In his book, Keys to the Third Floor, Father Philip Dion explains the viewpoint of St. Thomas Aquinas that the last five beatitudes help us to positively build virtue.
Fourth Beatitude: “Blessed are they who hunger and thirst for justice,
for they shall be satisfied.”
“Hungering and thirsting for justice, says St. Thomas, means doing one’s duty, particularly to his neighbor, as part of one’s duty toward God. By this beatitude, we do our duty, and, in the perfection of the beatitude, do it ardently, as a hungry and thirsty man eats and drinks ardently.” Father Dion, Keys to the Third Floor
or as I explained it to my children:
When you are very hungry, or very thirsty, you do anything you can to get some food or water. You wait in line at school, you help your family prepare a meal or set the table. And, as my ten-year-old son pointed out, sometimes you even sacrifice some time playing the Wii to have a snack!
So it is when we hunger and thirst for justice. Justice, or righteousness, is the desire to do God’s will. It is the recognition that we glorify God when we are obedient to those who instruct us in His ways. We glorify God when we do everything, even the most ordinary of tasks, for Him.
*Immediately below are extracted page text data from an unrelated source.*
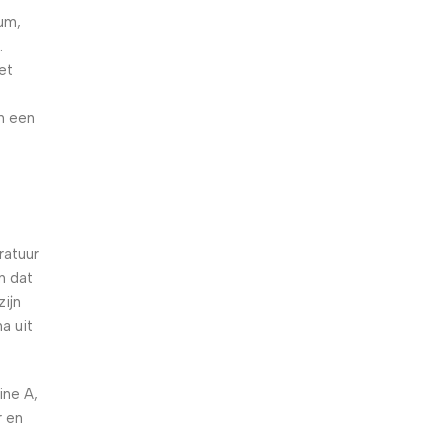
ium,
.
et
n een
ratuur
n dat
ijn
a uit
ine A,
r en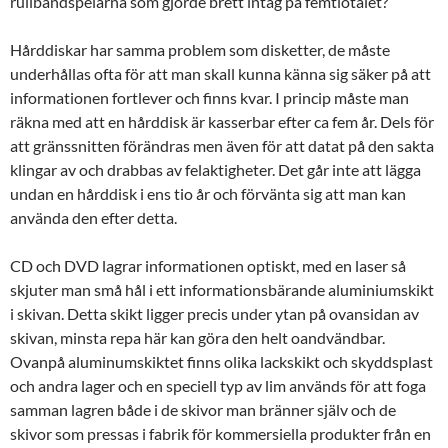
rullbandspelarna som gjorde brett intåg på femtiotalet?
Hårddiskar har samma problem som disketter, de måste
underhållas ofta för att man skall kunna känna sig säker på att
informationen fortlever och finns kvar. I princip måste man
räkna med att en hårddisk är kasserbar efter ca fem år. Dels för
att gränssnitten förändras men även för att datat på den sakta
klingar av och drabbas av felaktigheter. Det går inte att lägga
undan en hårddisk i ens tio år och förvänta sig att man kan
använda den efter detta.
CD och DVD lagrar informationen optiskt, med en laser så
skjuter man små hål i ett informationsbärande aluminiumskikt
i skivan. Detta skikt ligger precis under ytan på ovansidan av
skivan, minsta repa här kan göra den helt oandvändbar.
Ovanpå aluminumskiktet finns olika lackskikt och skyddsplast
och andra lager och en speciell typ av lim används för att foga
samman lagren både i de skivor man bränner själv och de
skivor som pressas i fabrik för kommersiella produkter från en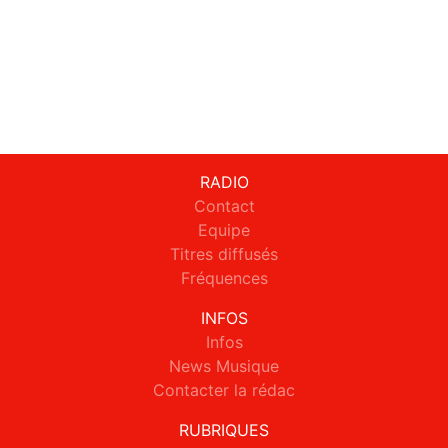
RADIO
Contact
Equipe
Titres diffusés
Fréquences
INFOS
Infos
News Musique
Contacter la rédac
RUBRIQUES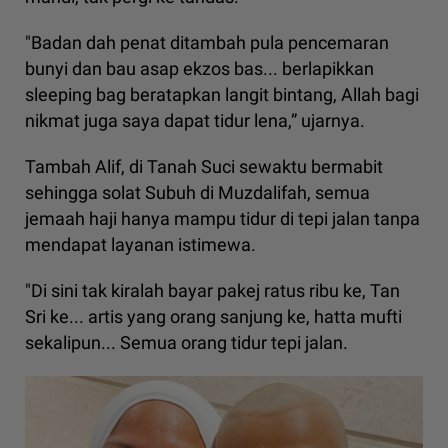
"Badan dah penat ditambah pula pencemaran
bunyi dan bau asap ekzos bas... berlapikkan
sleeping bag beratapkan langit bintang, Allah bagi
nikmat juga saya dapat tidur lena,” ujarnya.
Tambah Alif, di Tanah Suci sewaktu bermabit
sehingga solat Subuh di Muzdalifah, semua
jemaah haji hanya mampu tidur di tepi jalan tanpa
mendapat layanan istimewa.
"Di sini tak kiralah bayar pakej ratus ribu ke, Tan
Sri ke... artis yang orang sanjung ke, hatta mufti
sekalipun... Semua orang tidur tepi jalan.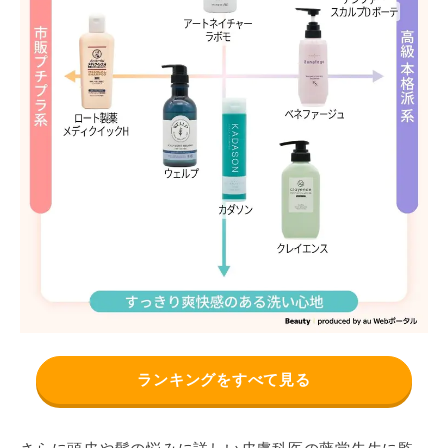
ランキングをすべて見る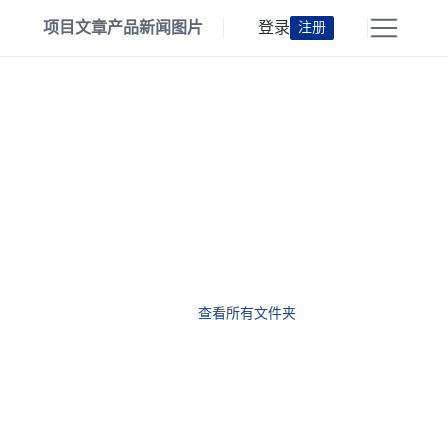
项目
文章
产品
新闻
图片
登录
注册
查看所有文件夹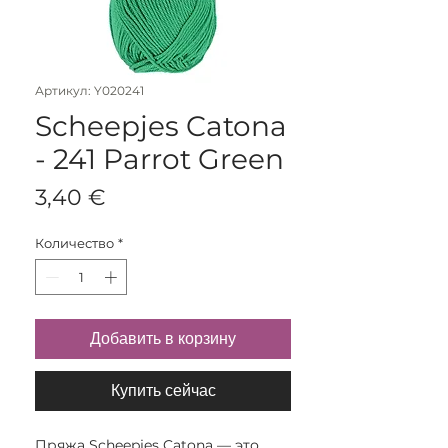
Артикул: Y020241
Scheepjes Catona
- 241 Parrot Green
Цена
3,40 €
Количество
*
Добавить в корзину
Купить сейчас
Пряжа Scheepjes Catona — это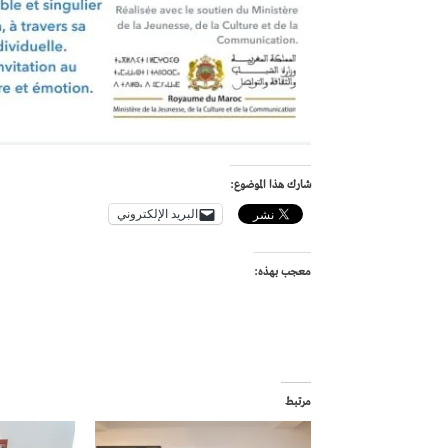
شارك هذا الموضوع:
البريد الإلكتروني
معجب بهذه:
مرتبط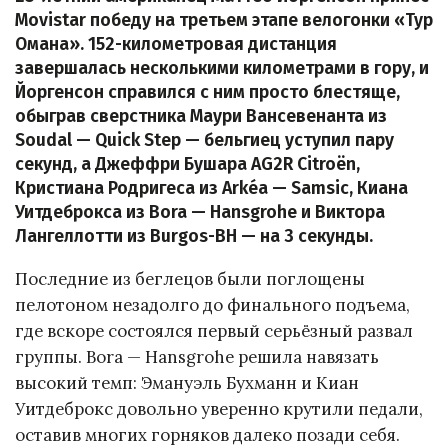
Movistar победу на третьем этапе велогонки «Тур
Омана». 152-километровая дистанция
завершалась несколькими километрами в гору, и
Йоргенсон справился с ним просто блестяще,
обыграв сверстника Маури Вансевенанта из
Soudal — Quick Step — бельгиец уступил пару
секунд, а Джеффри Бушара AG2R Citroën,
Кристиана Родригеса из Arkéa — Samsic, Киана
Уитдеброкса из Bora — Hansgrohe и Виктора
Лангеллотти из Burgos-BH — на 3 секунды.
Последние из беглецов были поглощены
пелотоном незадолго до финального подъема,
где вскоре состоялся первый серьёзный развал
группы. Bora — Hansgrohe решила навязать
высокий темп: Эмануэль Бухманн и Киан
Уитдеброкс довольно уверенно крутили педали,
оставив многих горняков далеко позади себя.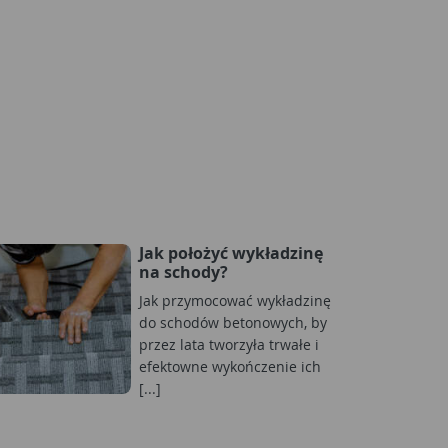
Jak położyć wykładzinę
na schody?
Jak przymocować wykładzinę
do schodów betonowych, by
przez lata tworzyła trwałe i
efektowne wykończenie ich
[...]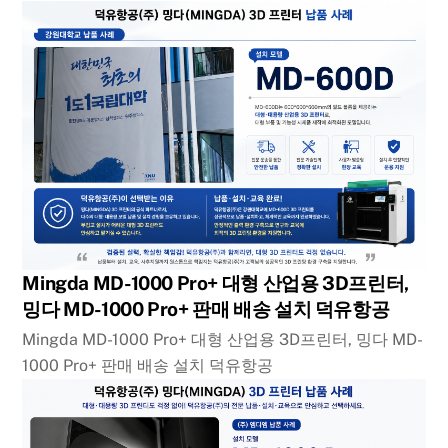
Mingda MD-1000 Pro+ 대형 산업용 3D프린터,
밍다 MD-1000 Pro+ 판매 배송 설치 덕유항공
Mingda MD-1000 Pro+ 대형 산업용 3D프린터, 밍다 MD-
1000 Pro+ 판매 배송 설치 덕유항공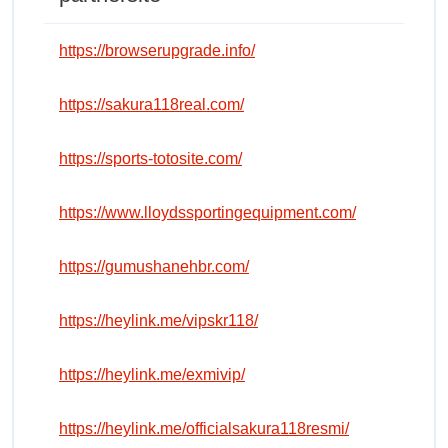
https://browserupgrade.info/
https://sakura118real.com/
https://sports-totosite.com/
https://www.lloydssportingequipment.com/
https://gumushanehbr.com/
https://heylink.me/vipskr118/
https://heylink.me/exmivip/
https://heylink.me/officialsakura118resmi/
“Whether you eat or drink, or do anything else, do all for the glory of God.” 1 Cor. 10:31
We must try to see God in everyone and in everything we do. Most of all, God wants our love for Him to shine as we complete our chores, help other people, or do something we don’t really enjoy doing.
“Do I do cheerfully everything God wants, when He wants it, in the best way I can?” Father Dion, Keys to the Third Floor
As I tell my children, “Do what we ask of you, the first time we ask, and finish the task completely.”
This is where Father Dion’s first two keys help us immensely.
“Do a good job always, to please God.”
“Say, ‘Thanks, God!’ for what He sends that you do not like.”
As Father Dion says, “Only then, when we have thanked God for what we do not like, can we be sure that our motive in doing what we do is solely to please Him.”
Thanking God for that which we do not like helps us to live on the third floor of faith. It reveals our trust in His love and mercy that works always for our good.
Tell your children a story about a time in your life that was difficult, but bore good fruit. Encourage them in their daily trials. Have patience, and be the one who can help them grow in virtue and holiness, even through their worst moments. And as you struggle with your children through their trials, don’t forget to thank God for giving you the opportunity to continually grow towards living on the third floor of faith.